EXERCISE BRIEF. An exact copy is needed of the lines in the entries below from the line with "Leuchtende handgefertigte Geometrien." up to and including the line with "La inteligencia empresarial también puede", and of nothing else. Leave the pictures out.

Collected data
----------------
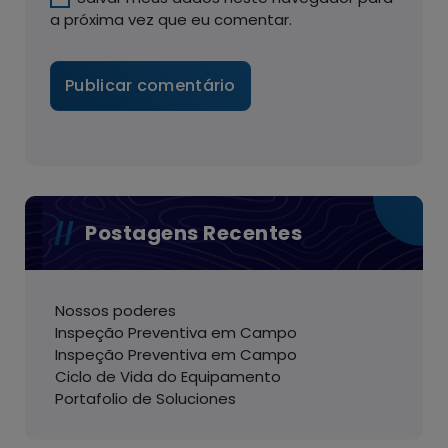
a próxima vez que eu comentar.
Postagens Recentes
Nossos poderes
Inspeção Preventiva em Campo
Inspeção Preventiva em Campo
Ciclo de Vida do Equipamento
Portafolio de Soluciones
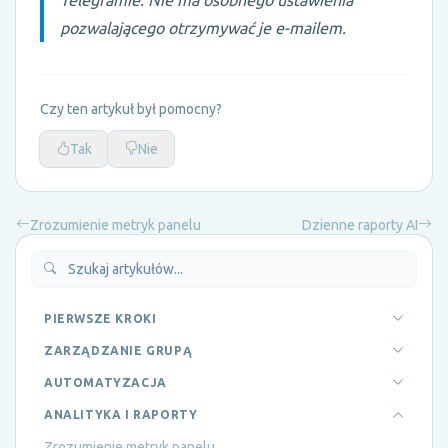
pozwalającego otrzymywać je e-mailem.
Czy ten artykuł był pomocny?
Tak
Nie
Zrozumienie metryk panelu
Dzienne raporty AI
PIERWSZE KROKI
ZARZĄDZANIE GRUPĄ
AUTOMATYZACJA
ANALITYKA I RAPORTY
Zrozumienie metryk panelu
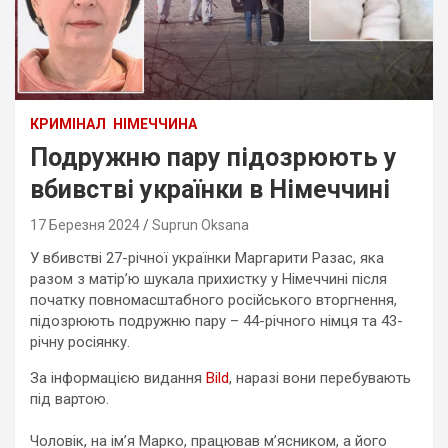
КРИМІНАЛ
НІМЕЧЧИНА
Подружню пару підозрюють у
вбивстві українки в Німеччині
17 Березня 2024
Suprun Oksana
У вбивстві 27-річної українки Маргарити Разас, яка
разом з матір’ю шукала прихистку у Німеччині після
початку повномасштабного російського вторгнення,
підозрюють подружню пару – 44-річного німця та 43-
річну росіянку.
За інформацією видання
Bild
, наразі вони перебувають
під вартою.
Чоловік, на ім’я Марко, працював м’ясником, а його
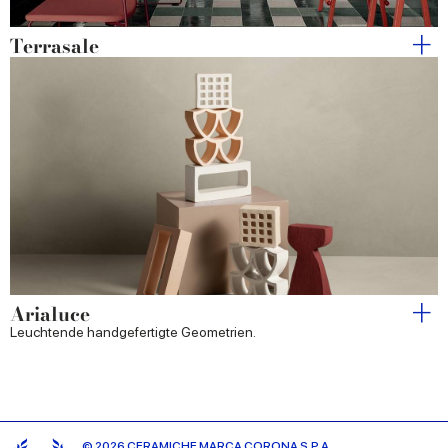
Terrasale
Arialuce
Leuchtende handgefertigte Geometrien.
© 2026 CERAMICHE MARCA CORONA S.P.A.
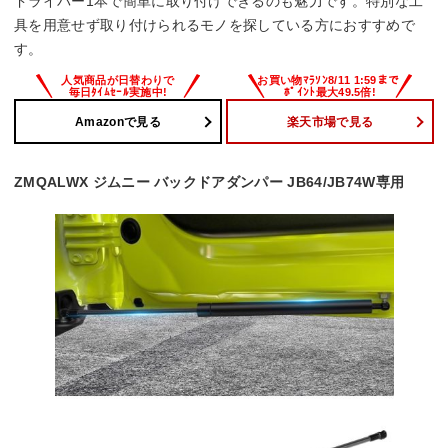
ドライバー1本で簡単に取り付けできるのも魅力です。特別な工
具を用意せず取り付けられるモノを探している方におすすめで
す。
Amazonで見る
楽天市場で見る
ZMQALWX ジムニー バックドアダンパー JB64/JB74W専用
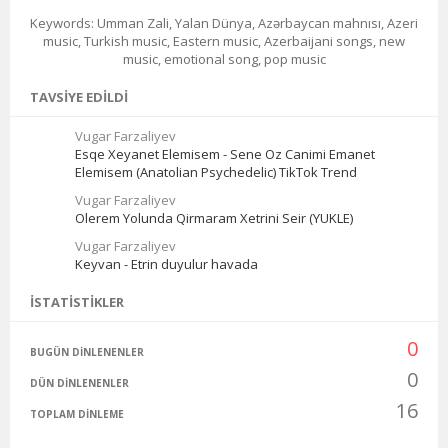
Keywords: Umman Zali, Yalan Dünya, Azərbaycan mahnısı, Azeri
music, Turkish music, Eastern music, Azerbaijani songs, new
music, emotional song, pop music
TAVSIYE EDILDI
Vugar Farzaliyev
Esqe Xeyanet Elemisem - Sene Oz Canimi Emanet
Elemisem (Anatolian Psychedelic) TikTok Trend
Vugar Farzaliyev
Olerem Yolunda Qirmaram Xetrini Seir (YUKLE)
Vugar Farzaliyev
Keyvan - Etrin duyulur havada
İSTATISTIKLER
0
BUGÜN DINLENENLER
0
DÜN DINLENENLER
16
TOPLAM DINLEME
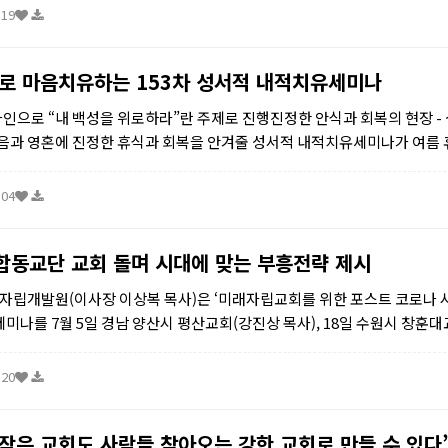
:19
로 마음치유하는 153차 성서적 내적치유세미나
 온라인으로 “내 백성을 위로하라”란 주제로 진행진정한 안식과 회복의 현장 -
과 영혼에 진정한 휴식과 회복을 안겨줄 성서적 내적치유세미나가 여름 
 11일까지 4일간 온라인으로 진행된다.주서택 목사는 ...
:04
 합동교단 교회 돌며 시대에 맞는 부흥전략 제시
자립개발원(이사장 이상복 목사)은 ‘미래자립교회를 위한 포스트 코로나 
세미나를 7월 5일 경남 양산시 평산교회(강진상 목사), 18일 수원시 창훈대
 대전 대전중앙교회(고석찬 목사)에서 개최했다.&nbs...
:20
“작은 교회도 사람들 찾아오는 강한 교회로 만들 수 있다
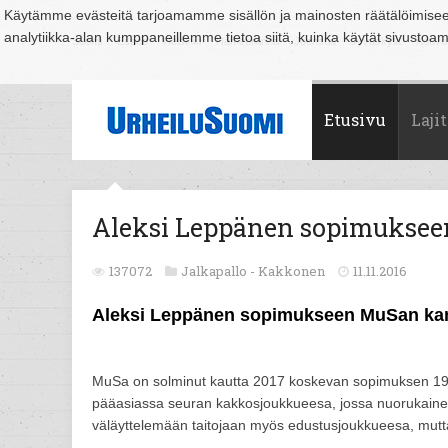
Käytämme evästeitä tarjoamamme sisällön ja mainosten räätälöimise
analytiikka-alan kumppaneillemme tietoa siitä, kuinka käytät sivusto
Suomi
Espoo
Helsinki
Hämeenlinna
Joensuu
Jyväskylä
Kouvo
Etusivu
Lajit
Aleksi Leppänen sopimukse
137072
Jalkapallo -
Kakkonen
11.11.2016
Aleksi Leppänen sopimukseen MuSan ka
MuSa on solminut kautta 2017 koskevan sopimuksen 19-
pääasiassa seuran kakkosjoukkueesa, jossa nuorukainen i
väläyttelemään taitojaan myös edustusjoukkueesa, mutta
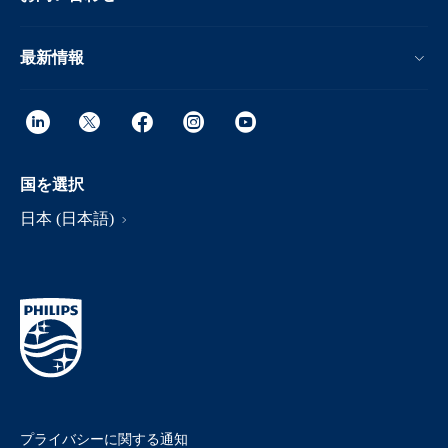
最新情報
国を選択
日本 (日本語)
プライバシーに関する通知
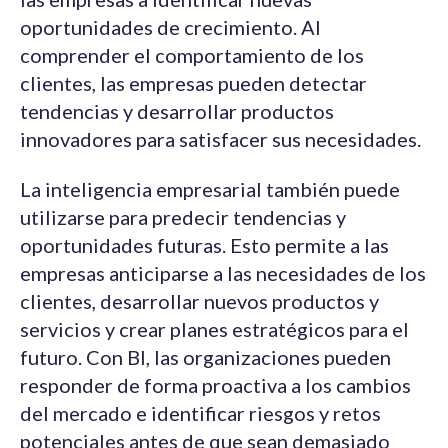
oportunidades de crecimiento. Al
comprender el comportamiento de los
clientes, las empresas pueden detectar
tendencias y desarrollar productos
innovadores para satisfacer sus necesidades.
La inteligencia empresarial también puede
utilizarse para predecir tendencias y
oportunidades futuras. Esto permite a las
empresas anticiparse a las necesidades de los
clientes, desarrollar nuevos productos y
servicios y crear planes estratégicos para el
futuro. Con BI, las organizaciones pueden
responder de forma proactiva a los cambios
del mercado e identificar riesgos y retos
potenciales antes de que sean demasiado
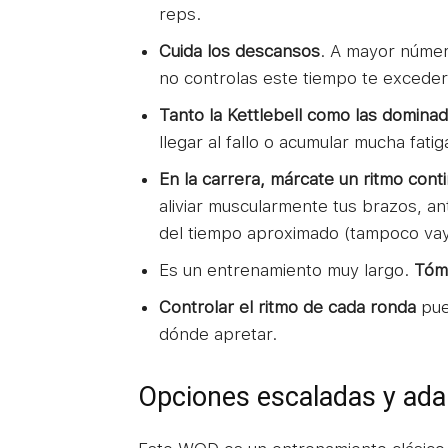
reps.
Cuida los descansos
. A mayor númer
no controlas este tiempo te exceder
Tanto la Kettlebell como las dominad
llegar al fallo o acumular mucha fati
En la carrera, márcate un ritmo cont
aliviar muscularmente tus brazos, 
del tiempo aproximado (tampoco va
Es un entrenamiento muy largo.
Tóma
Controlar el ritmo de cada ronda
pue
dónde apretar.
Opciones escaladas y ada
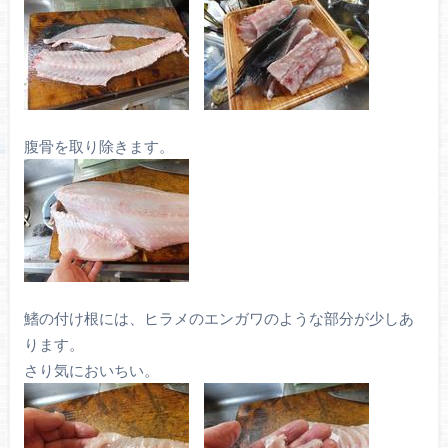
腹骨を取り除きます。
鰭の付け根には、ヒラメのエンガワのような部分が少しあ
ります。
さり気においちい。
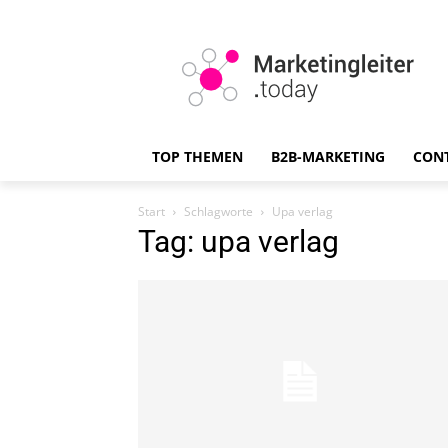
TOP THEMEN
B2B-MARKETING
CON
Start
Schlagworte
Upa verlag
Tag: upa verlag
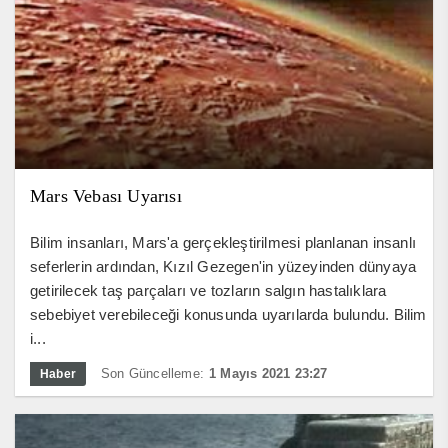
Mars Vebası Uyarısı
Bilim insanları, Mars'a gerçekleştirilmesi planlanan insanlı
seferlerin ardından, Kızıl Gezegen'in yüzeyinden dünyaya
getirilecek taş parçaları ve tozların salgın hastalıklara
sebebiyet verebileceği konusunda uyarılarda bulundu. Bilim
i...
Son Güncelleme:
1 Mayıs 2021 23:27
Haber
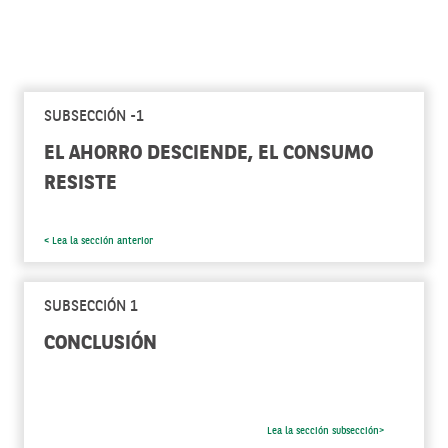
SUBSECCIÓN -1
EL AHORRO DESCIENDE, EL CONSUMO
RESISTE
< Lea la sección anterior
SUBSECCIÓN 1
CONCLUSIÓN
Lea la sección subsección>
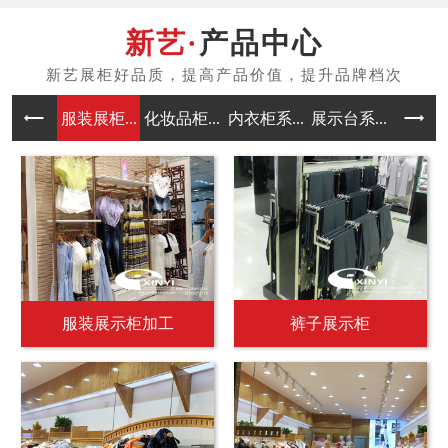
产品中心
服装展柜...
化妆品柜...
内衣柜系...
展示台系...
中岛架系
服装展示柜加工
裤子展示柜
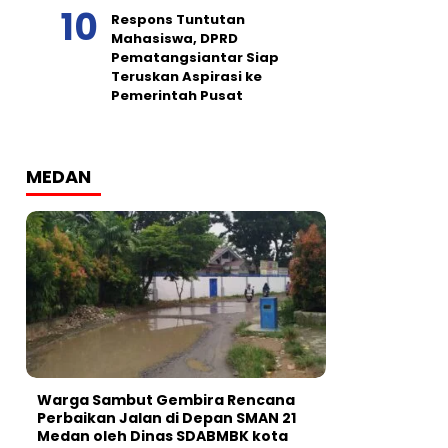
Respons Tuntutan
Mahasiswa, DPRD
Pematangsiantar Siap
Teruskan Aspirasi ke
Pemerintah Pusat
MEDAN
Warga Sambut Gembira Rencana
Perbaikan Jalan di Depan SMAN 21
Medan oleh Dinas SDABMBK kota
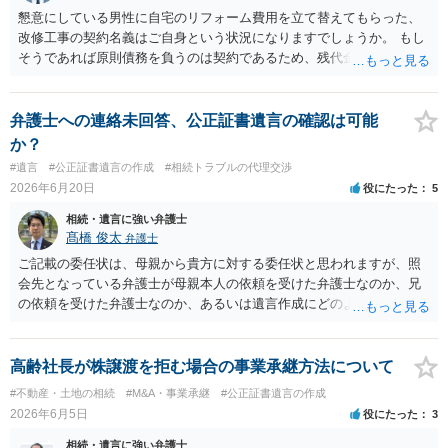
懇意にしている男性に自宅のリフォーム費用を立て替えてもらった、
改修工事の契約名義はご自身という状況になりますでしょうか。 もし
そうであれば原則債務を負うのは契約であるため、残代金を捻出して
もらうよう約束した男性に支払いをお願いするしかないように思われ
ます。 入籍した場合でも、原則契約者が単独で全ての債務を負うこと
には変わりがありません。 なかなか対応に難しい案件であり、公開の
弁護士への連絡未回答、公正証書遺言の確認は可能
場でアドバイスを行うのも限界があるように思われますので、資料等
か？
を持参のうえ個別に弁護士に相談されることをお勧めします。
#遺言
#公正証書遺言の作成
#相続トラブルの代理交渉
2026年6月20日
役にたった
5
相続・遺言に強い弁護士
髙橋 俊太
弁護士
ご記載の委任状は、母親から貴方に対する委任状と思われますが、照
会先となっている弁護士が母親本人の依頼を受けた弁護士なのか、兄
の依頼を受けた弁護士なのか、あるいは遺言作成にどのような立場で
関与しているのかによって、説明を求められる範囲は変わり得るもの
と思われます。 仮に、その弁護士が母親本人から依頼を受けているの
であれば、母親本人に対する報告義務が問題となります。母親が貴方
高齢社長が株譲渡を拒む場合の事業承継方法について
に一任する旨を明確に伝えており、委任状の内容にも、弁護士との連
#不動産・土地の相続
#M&A・事業承継
#公正証書遺言の作成
絡、進捗確認、公正証書遺言の作成有無や控えの確認等が含まれてい
2026年6月5日
役にたった
3
るのであれば、貴方から進捗状況等の説明を求める余地はあります。
他方で、その弁護士が兄の依頼を受けた弁護士である場合には、兄の
相続・遺言に強い弁護士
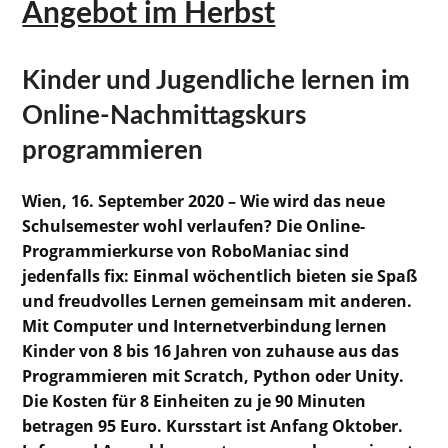
Angebot im Herbst
Kinder und Jugendliche lernen im
Online-Nachmittagskurs
programmieren
Wien, 16. September 2020 – Wie wird das neue
Schulsemester wohl verlaufen? Die Online-
Programmierkurse von RoboManiac sind
jedenfalls fix: Einmal wöchentlich bieten sie Spaß
und freudvolles Lernen gemeinsam mit anderen.
Mit Computer und Internetverbindung lernen
Kinder von 8 bis 16 Jahren von zuhause aus das
Programmieren mit Scratch, Python oder Unity.
Die Kosten für 8 Einheiten zu je 90 Minuten
betragen 95 Euro. Kursstart ist Anfang Oktober.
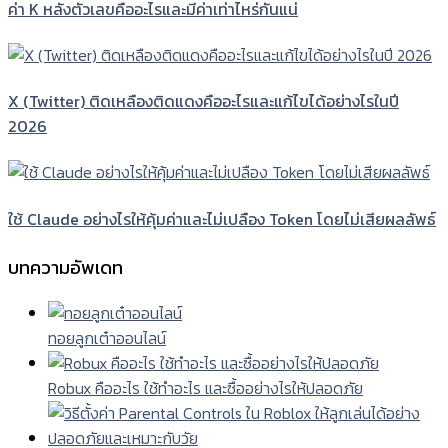
ค่า K หลังตัวเลขคืออะไรและมีค่าเท่าไหร่กันแน่
X (Twitter) ติดเหลืองติดแดงคืออะไรและแก้ไขได้อย่างไรในปี
2026
ใช้ Claude อย่างไรให้คุ้มค่าและไม่เปลือง Token โดยไม่เสียผลลัพธ์
บทความอัพเดท
ทอยลูกเต๋าออนไลน์
Robux คืออะไร ใช้ทำอะไร และซื้ออย่างไรให้ปลอดภัย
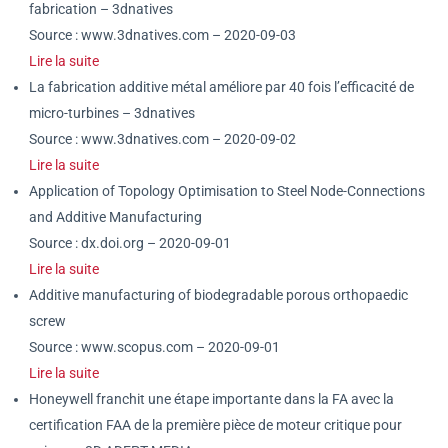
fabrication – 3dnatives
Source : www.3dnatives.com – 2020-09-03
Lire la suite
La fabrication additive métal améliore par 40 fois l’efficacité de
micro-turbines – 3dnatives
Source : www.3dnatives.com – 2020-09-02
Lire la suite
Application of Topology Optimisation to Steel Node-Connections
and Additive Manufacturing
Source : dx.doi.org – 2020-09-01
Lire la suite
Additive manufacturing of biodegradable porous orthopaedic
screw
Source : www.scopus.com – 2020-09-01
Lire la suite
Honeywell franchit une étape importante dans la FA avec la
certification FAA de la première pièce de moteur critique pour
----------------
FINAL ANSWER.
Leuchtende handgefertigte Geometrien.
© 2026 CERAMICHE MARCA CORONA S.P.A.
ドライバー1本で簡単に取り付けできるのも魅力です。特別な工
具を用意せず取り付けられるモノを探している方におすすめで
す。
Amazonで見る
楽天市場で見る
ZMQALWX ジムニー バックドアダンパー JB64/JB74W専用
Keywords: Umman Zali, Yalan Dünya, Azərbaycan mahnısı, Azeri
music, Turkish music, Eastern music, Azerbaijani songs, new
music, emotional song, pop music
TAVSIYE EDILDI
Vugar Farzaliyev
Esqe Xeyanet Elemisem - Sene Oz Canimi Emanet
Elemisem (Anatolian Psychedelic) TikTok Trend
Vugar Farzaliyev
Olerem Yolunda Qirmaram Xetrini Seir (YUKLE)
Vugar Farzaliyev
Keyvan - Etrin duyulur havada
İSTATISTIKLER
0
BUGÜN DINLENENLER
0
DÜN DINLENENLER
16
TOPLAM DINLEME
:19
로 마음치유하는 153차 성서적 내적치유세미나
 온라인으로 “내 백성을 위로하라”란 주제로 진행진정한 안식과 회복의 현장 -
과 영혼에 진정한 휴식과 회복을 안겨줄 성서적 내적치유세미나가 여름 
 11일까지 4일간 온라인으로 진행된다.주서택 목사는 ...
:04
 합동교단 교회 돌며 시대에 맞는 부흥전략 제시
자립개발원(이사장 이상복 목사)은 ‘미래자립교회를 위한 포스트 코로나 
세미나를 7월 5일 경남 양산시 평산교회(강진상 목사), 18일 수원시 창훈대
 대전 대전중앙교회(고석찬 목사)에서 개최했다.&nbs...
:20
“작은 교회도 사람들 찾아오는 강한 교회로 만들 수 있다
Käytämme evästeitä tarjoamamme sisällön ja mainosten räätälöimise
analytiikka-alan kumppaneillemme tietoa siitä, kuinka käytät sivusto
Suomi
Espoo
Helsinki
Hämeenlinna
Joensuu
Jyväskylä
Kouvo
Etusivu
Lajit
Aleksi Leppänen sopimukse
137072
Jalkapallo -
Kakkonen
11.11.2016
Aleksi Leppänen sopimukseen MuSan ka
MuSa on solminut kautta 2017 koskevan sopimuksen 19-
pääasiassa seuran kakkosjoukkueesa, jossa nuorukainen i
väläyttelemään taitojaan myös edustusjoukkueesa, mutta
最新情報
国を選択
日本 (日本語)
プライバシーに関する通知
oportunidades de crecimiento. Al
comprender el comportamiento de los
clientes, las empresas pueden detectar
tendencias y desarrollar productos
innovadores para satisfacer sus necesidades.
La inteligencia empresarial también puede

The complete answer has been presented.